The first store I can recall going to is Mikie’s Corner Store. Mikie was my first brand ambassador and I was four years old. His place offered me everything I could imagine and a whole lot more than I could afford. When I was seven, we moved from Parkdale to High Park and I got to know Pete’s Sunny Bar. Pete’s store was right across from Annette Street Public School and he held me and four other generations of students captive until he died a few years ago. Now his daughter does the same. In high school, there was Mr. Yonka’s Variety Store. I bought my first pack of cigarettes there. Summer jobs and University took me downtown to a whole new world called Yonge Street.
This is what Yonge St. looked like in the 70's - and how it looks now.


All those people, lights, sights and sounds drew me away from the corner stores that I had grown up with and exposed me to a whole new world of products and services; most of which I had never imagined. My old brand loyalties were severed as I explored the shops and bars of Yonge Street by night and worked or attended school a few streets over by day. I was 16.
As a little boy my loyalty was to a Mikie’s Corner Store and the brands my parents taught me that I could trust.
Psychology played a big part in my shopping destinations and purchase decisions.
As a teenager I sought out stores that allowed me to experiment with new people, products and services that my parents did NOT approve of. Discretion became an important purchase variable. As a young (and then mature) advertising professional, I remained on Yonge Street for another 20 years working for agencies like Foster, MacLaren, Baker Lovick and Ogilvy & Mather. The street changed and my needs changed. In my 30s and 40s I knew what I wanted, when I wanted it and how I wanted it. In turn, I found a handful of stores that served me well . . . until I stopped working down-town.
Psychology continues to play a big part in my shopping destination and purchase decisions.
Today the world wide web works the very same way. On any given day there are some people who are using the web for the first time, and some who are closing down their web browser for the last time.
We need to think of the online experience as an extension of the off-line experience – and vice versa – because cognitive dissonance comes into play any time, any where. When you offer customers on or offline experience that is not congruent, brand loyalty gets eroded.

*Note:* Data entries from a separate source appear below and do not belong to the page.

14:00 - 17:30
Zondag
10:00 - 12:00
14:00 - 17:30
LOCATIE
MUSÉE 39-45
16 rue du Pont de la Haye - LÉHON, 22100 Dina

Whether you’re building your online brand or offline brand presence, you need to get to know all of your customers: the young and the old, the new ones and the regulars, to ensure that you understand what they are buying, how they are using what they buy, and how their needs are evolving relative to the world at large. Their product and service utility insights will help you ensure that your brand is mentally ‘visible’: that I can find it, stay with it for life, or come home to it after I’ve gone through my exploration phase.
Aspirin™ is the first brand my mother introduced me to and it is still a trusted brand in my home. I use it the same way she did.
Duct tape is different. My dad and I used it to make heating and return-air ducts air-tight, and as a general utility tape.
A few years ago my son made me a duct tape kilt. He changed how I look at that product, where and how I now (mentally) position it.
The two safest places for a brand are in the user’s heart and mind.
Streets and web addresses change.
But, like any good friend, you’ll track down those you love.